Exercise: Both the line below containing "kontaktować się z Komendą Hufca ZHP Ruda" and the line containing "Harcerskiej i Turystycznej", along with every line between them, should be repeated exactly; no other line belongs in the answer.

Collected data:
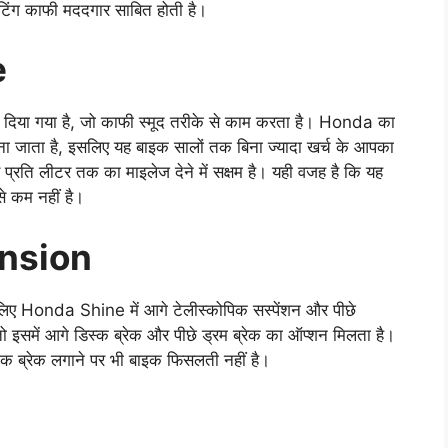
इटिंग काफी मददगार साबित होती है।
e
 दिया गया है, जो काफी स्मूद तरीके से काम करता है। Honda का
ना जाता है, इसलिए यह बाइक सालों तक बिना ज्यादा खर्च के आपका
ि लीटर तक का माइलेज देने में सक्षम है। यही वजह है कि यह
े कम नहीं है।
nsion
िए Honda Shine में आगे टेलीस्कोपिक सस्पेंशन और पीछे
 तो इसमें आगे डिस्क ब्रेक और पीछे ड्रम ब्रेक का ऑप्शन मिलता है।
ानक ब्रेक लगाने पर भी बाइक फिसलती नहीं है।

...

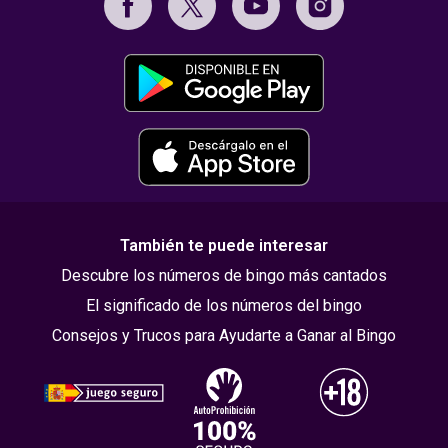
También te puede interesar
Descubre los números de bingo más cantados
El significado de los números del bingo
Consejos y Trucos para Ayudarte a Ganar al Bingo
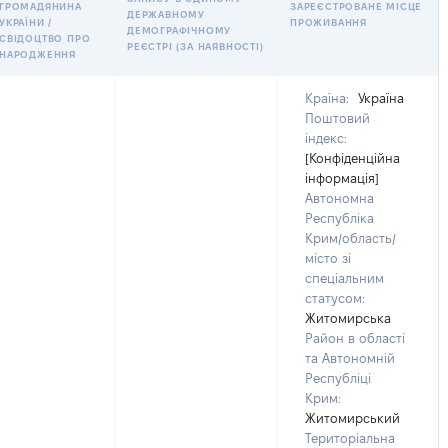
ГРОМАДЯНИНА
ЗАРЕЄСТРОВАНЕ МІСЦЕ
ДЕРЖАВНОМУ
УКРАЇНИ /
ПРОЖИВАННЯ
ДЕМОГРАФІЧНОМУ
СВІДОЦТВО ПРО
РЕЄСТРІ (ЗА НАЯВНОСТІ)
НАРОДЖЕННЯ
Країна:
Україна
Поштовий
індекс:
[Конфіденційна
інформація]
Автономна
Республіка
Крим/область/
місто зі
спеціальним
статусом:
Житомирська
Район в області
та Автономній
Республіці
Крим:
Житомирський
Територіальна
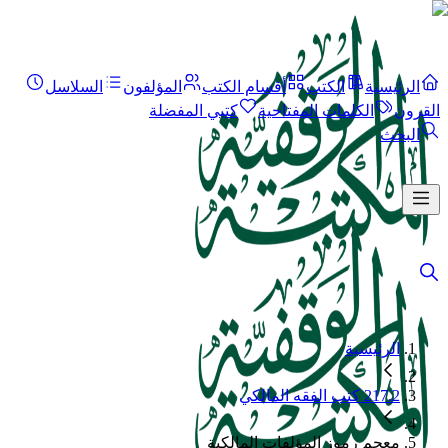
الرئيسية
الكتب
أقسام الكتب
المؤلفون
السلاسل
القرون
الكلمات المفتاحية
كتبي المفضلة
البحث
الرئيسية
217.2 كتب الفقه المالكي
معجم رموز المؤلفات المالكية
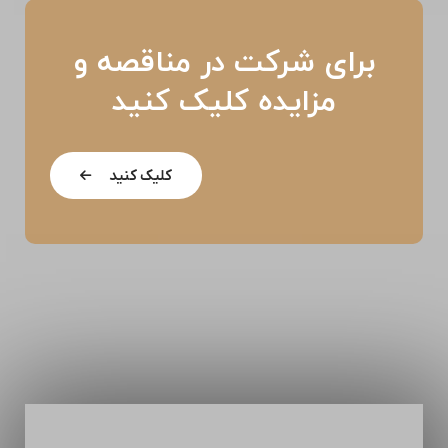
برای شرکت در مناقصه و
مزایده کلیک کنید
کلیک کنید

---

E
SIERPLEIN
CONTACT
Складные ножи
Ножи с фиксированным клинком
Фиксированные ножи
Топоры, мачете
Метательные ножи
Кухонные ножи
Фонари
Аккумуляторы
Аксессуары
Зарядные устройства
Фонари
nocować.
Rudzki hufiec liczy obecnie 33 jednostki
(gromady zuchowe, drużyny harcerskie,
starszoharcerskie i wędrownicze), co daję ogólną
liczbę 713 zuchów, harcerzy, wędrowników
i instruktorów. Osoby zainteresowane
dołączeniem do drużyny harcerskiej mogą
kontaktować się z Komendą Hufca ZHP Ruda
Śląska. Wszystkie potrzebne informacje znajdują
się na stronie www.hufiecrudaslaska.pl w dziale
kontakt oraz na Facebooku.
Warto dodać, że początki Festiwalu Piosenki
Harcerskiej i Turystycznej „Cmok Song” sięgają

Result below:
kontaktować się z Komendą Hufca ZHP Ruda
Śląska. Wszystkie potrzebne informacje znajdują
się na stronie www.hufiecrudaslaska.pl w dziale
kontakt oraz na Facebooku.
Warto dodać, że początki Festiwalu Piosenki
Harcerskiej i Turystycznej „Cmok Song” sięgają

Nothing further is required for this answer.